Die erste Éducation Sentimentale


    Ihre Freundin Aglaé ist eine Ehe eingegangen, sie hat einen Arzt in einem Dorf in der Umgebung von Paris geheiratet, den sie mit ihren italienischen Kavatinen und ihren unwiderstehlichen schmachtenden Umgarnungskünsten betört hat, der immer noch von ihr hingerissen ist und den sie auf Teufel komm 'raus in Wallung bringt. Sie gibt gnadenlos alles aus, was er verdient; der arme Mann rackert sich ab, ist im Dreck unterwegs und bricht sich den Hals, während Madame in einem bequemen Lehnstuhl an einem grossen Feuer sitzt und den gerade angesagten Roman liest oder die Damen der Gegend zum Tee einlädt und mit ihnen Gebäck verzehrt. Häufig fährt sie auch nach Paris, um einfach nur in ein Konzert zu gehen oder sich ein wenig von der Kunst anzusehen, über die man gerade spricht; sie bleibt mit ihrer Kammerzofe, denn sie benötigt eine Kammerzofe, eine Woche lang weg. So wie früher macht sie lange Besuche bei Émilie und macht ihr vielleicht vertrauliche Mitteilungen ähnlich denen, die sie damals von ihr erhalten hatte. Sie wurde von ihrem früheren Verehrer, dem armen Alvarès, der fast daran gestorben wäre, vergessen.

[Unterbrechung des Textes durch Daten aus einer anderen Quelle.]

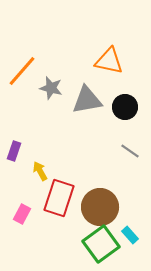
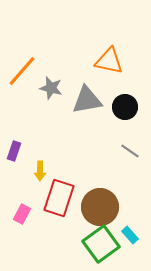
yellow arrow: rotated 150 degrees counterclockwise
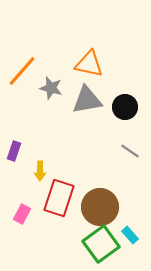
orange triangle: moved 20 px left, 3 px down
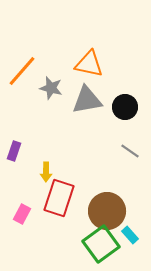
yellow arrow: moved 6 px right, 1 px down
brown circle: moved 7 px right, 4 px down
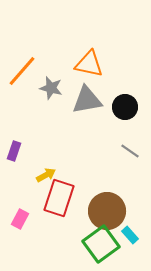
yellow arrow: moved 3 px down; rotated 120 degrees counterclockwise
pink rectangle: moved 2 px left, 5 px down
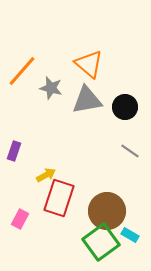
orange triangle: rotated 28 degrees clockwise
cyan rectangle: rotated 18 degrees counterclockwise
green square: moved 2 px up
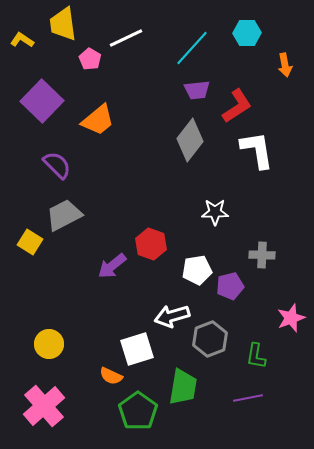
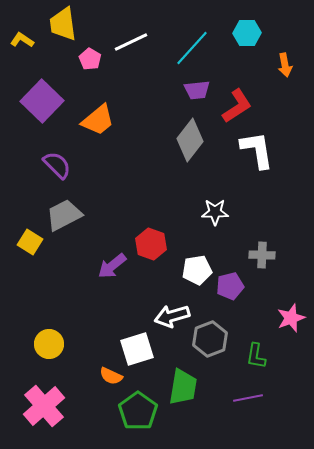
white line: moved 5 px right, 4 px down
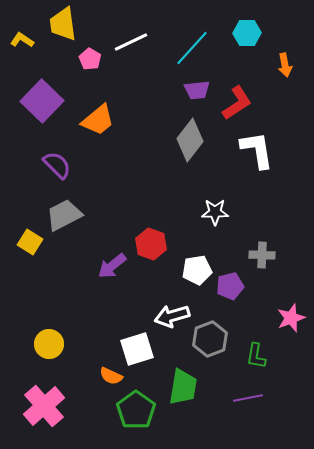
red L-shape: moved 3 px up
green pentagon: moved 2 px left, 1 px up
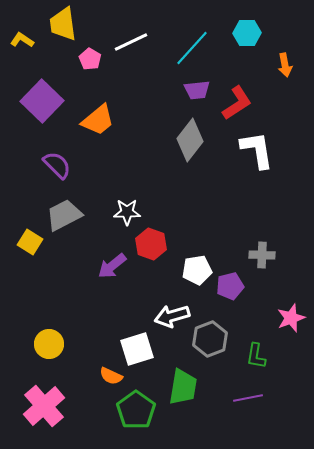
white star: moved 88 px left
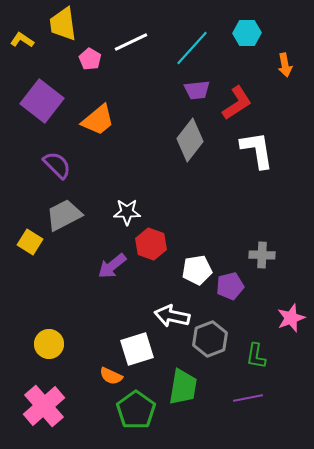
purple square: rotated 6 degrees counterclockwise
white arrow: rotated 28 degrees clockwise
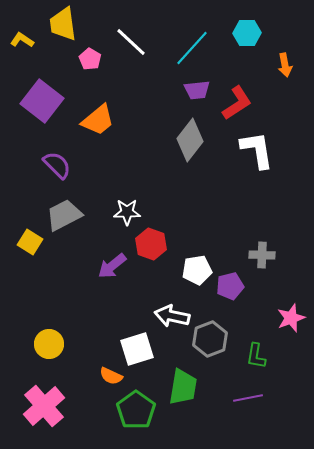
white line: rotated 68 degrees clockwise
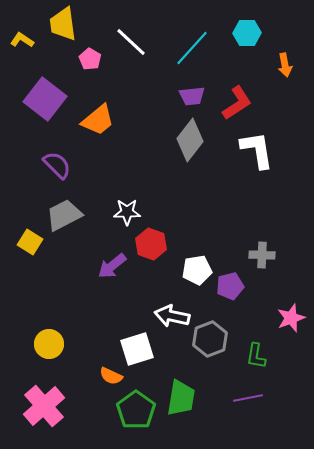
purple trapezoid: moved 5 px left, 6 px down
purple square: moved 3 px right, 2 px up
green trapezoid: moved 2 px left, 11 px down
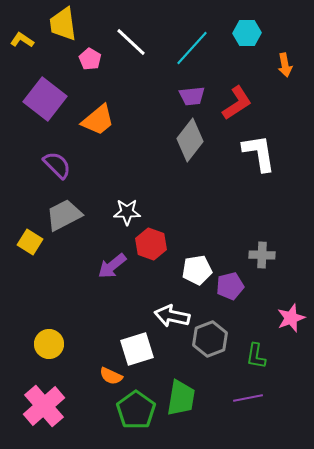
white L-shape: moved 2 px right, 3 px down
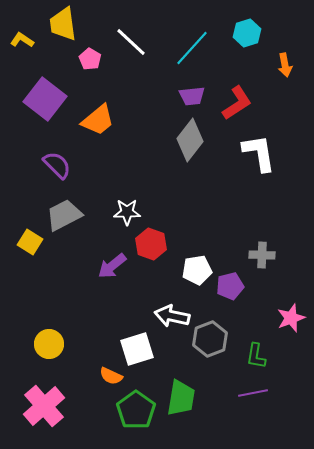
cyan hexagon: rotated 16 degrees counterclockwise
purple line: moved 5 px right, 5 px up
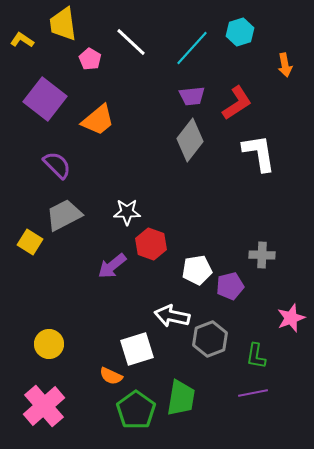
cyan hexagon: moved 7 px left, 1 px up
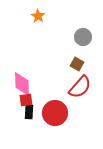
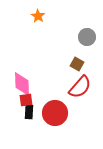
gray circle: moved 4 px right
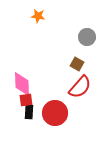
orange star: rotated 24 degrees counterclockwise
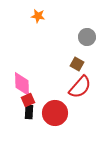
red square: moved 2 px right; rotated 16 degrees counterclockwise
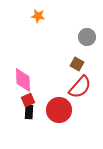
pink diamond: moved 1 px right, 4 px up
red circle: moved 4 px right, 3 px up
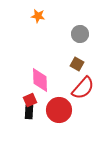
gray circle: moved 7 px left, 3 px up
pink diamond: moved 17 px right
red semicircle: moved 3 px right, 1 px down
red square: moved 2 px right
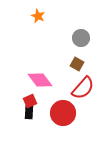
orange star: rotated 16 degrees clockwise
gray circle: moved 1 px right, 4 px down
pink diamond: rotated 35 degrees counterclockwise
red square: moved 1 px down
red circle: moved 4 px right, 3 px down
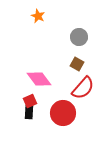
gray circle: moved 2 px left, 1 px up
pink diamond: moved 1 px left, 1 px up
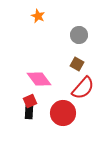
gray circle: moved 2 px up
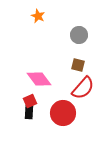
brown square: moved 1 px right, 1 px down; rotated 16 degrees counterclockwise
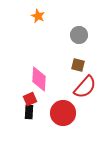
pink diamond: rotated 40 degrees clockwise
red semicircle: moved 2 px right, 1 px up
red square: moved 2 px up
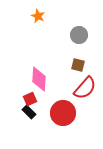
red semicircle: moved 1 px down
black rectangle: rotated 48 degrees counterclockwise
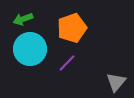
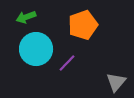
green arrow: moved 3 px right, 2 px up
orange pentagon: moved 11 px right, 3 px up
cyan circle: moved 6 px right
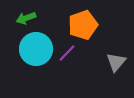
green arrow: moved 1 px down
purple line: moved 10 px up
gray triangle: moved 20 px up
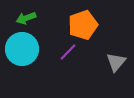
cyan circle: moved 14 px left
purple line: moved 1 px right, 1 px up
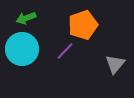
purple line: moved 3 px left, 1 px up
gray triangle: moved 1 px left, 2 px down
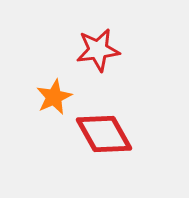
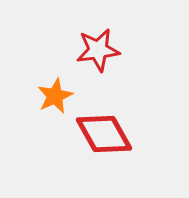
orange star: moved 1 px right, 1 px up
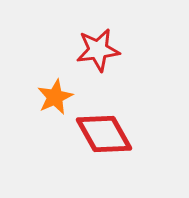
orange star: moved 1 px down
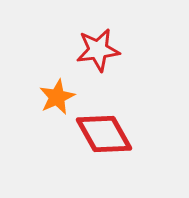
orange star: moved 2 px right
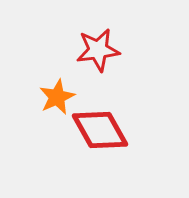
red diamond: moved 4 px left, 4 px up
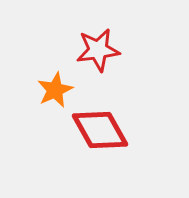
orange star: moved 2 px left, 7 px up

    Er ist wie sein Kamerad Mendès in ihre Heimat, nach Lissabon, zurück- gekehrt. Gleich nach seiner Ankunft hat er sich in eine seiner Kusinen verliebt, eine Weise ohne Vermögen, deren Vormund sein Vater ist; er liebt sie wie ein Besessener, obwohl sie recht hässlich ist; er will sie unbedingt heiraten, obwohl es sie noch ärmer machen würde; seine Familie ist darüber verzweifelt, doch weder Beschwörungen, noch Ratschläge, noch Appelle an die Vernunft oder die Anführung von Beispielen können etwas ausrichten; es ist eine fixe Idee, er betet sie an, er ist verrückt nach ihr und um seinen Verstand gebracht; keinesfalls wird er nachgeben, denn sie ist eine sehr sanfte und unbedarfte Seele.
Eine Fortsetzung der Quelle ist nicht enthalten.